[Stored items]
----
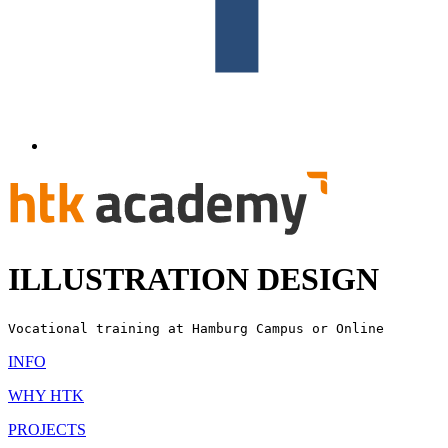
ILLUSTRATION DESIGN
Vocational training
at Hamburg Campus or Online
INFO
WHY HTK
PROJECTS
----
TASK PROMPT –
Transcribe all the data word for word; the images stay out.

EXPECTED ANSWER –
ILLUSTRATION DESIGN
Vocational training
at Hamburg Campus or Online
INFO
WHY HTK
PROJECTS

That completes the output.